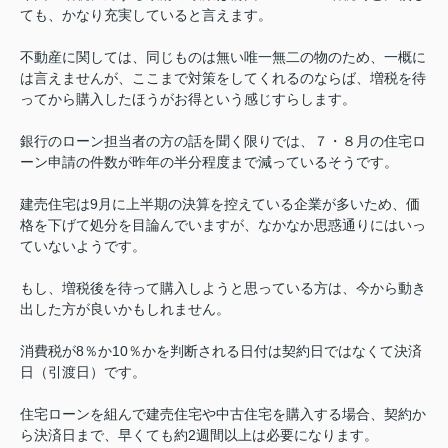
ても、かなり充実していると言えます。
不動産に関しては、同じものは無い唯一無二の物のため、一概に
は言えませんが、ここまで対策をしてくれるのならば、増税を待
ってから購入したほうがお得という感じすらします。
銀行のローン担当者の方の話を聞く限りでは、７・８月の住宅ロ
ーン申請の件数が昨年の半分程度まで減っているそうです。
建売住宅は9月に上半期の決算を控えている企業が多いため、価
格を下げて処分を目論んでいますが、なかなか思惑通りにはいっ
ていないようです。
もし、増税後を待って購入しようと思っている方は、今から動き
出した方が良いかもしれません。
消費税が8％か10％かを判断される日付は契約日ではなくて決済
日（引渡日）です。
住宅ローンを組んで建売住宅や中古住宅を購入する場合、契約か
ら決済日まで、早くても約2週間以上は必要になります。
==============================
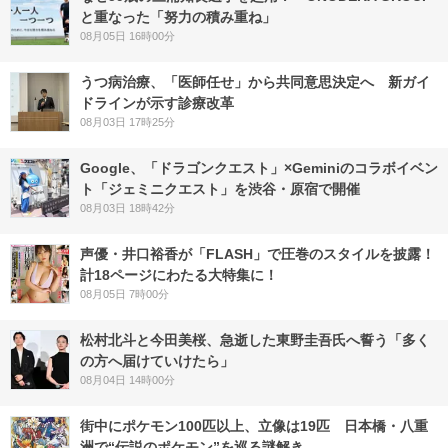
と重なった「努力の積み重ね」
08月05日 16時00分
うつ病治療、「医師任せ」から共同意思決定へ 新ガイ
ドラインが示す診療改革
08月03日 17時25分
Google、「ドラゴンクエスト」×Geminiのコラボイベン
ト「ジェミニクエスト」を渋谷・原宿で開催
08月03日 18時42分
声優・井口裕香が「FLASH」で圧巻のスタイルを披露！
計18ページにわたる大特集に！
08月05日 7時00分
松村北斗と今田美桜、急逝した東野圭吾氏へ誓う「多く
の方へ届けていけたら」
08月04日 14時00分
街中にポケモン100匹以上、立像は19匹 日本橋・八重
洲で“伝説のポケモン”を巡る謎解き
==============================
All that belongs in your answer is the stretch of entries above from the line with "ても、かなり充実していると言えます。" through the line with "ら決済日まで、早くても約2週間以上は必要になります。", printed exactly.

ても、かなり充実していると言えます。
不動産に関しては、同じものは無い唯一無二の物のため、一概に
は言えませんが、ここまで対策をしてくれるのならば、増税を待
ってから購入したほうがお得という感じすらします。
銀行のローン担当者の方の話を聞く限りでは、７・８月の住宅ロ
ーン申請の件数が昨年の半分程度まで減っているそうです。
建売住宅は9月に上半期の決算を控えている企業が多いため、価
格を下げて処分を目論んでいますが、なかなか思惑通りにはいっ
ていないようです。
もし、増税後を待って購入しようと思っている方は、今から動き
出した方が良いかもしれません。
消費税が8％か10％かを判断される日付は契約日ではなくて決済
日（引渡日）です。
住宅ローンを組んで建売住宅や中古住宅を購入する場合、契約か
ら決済日まで、早くても約2週間以上は必要になります。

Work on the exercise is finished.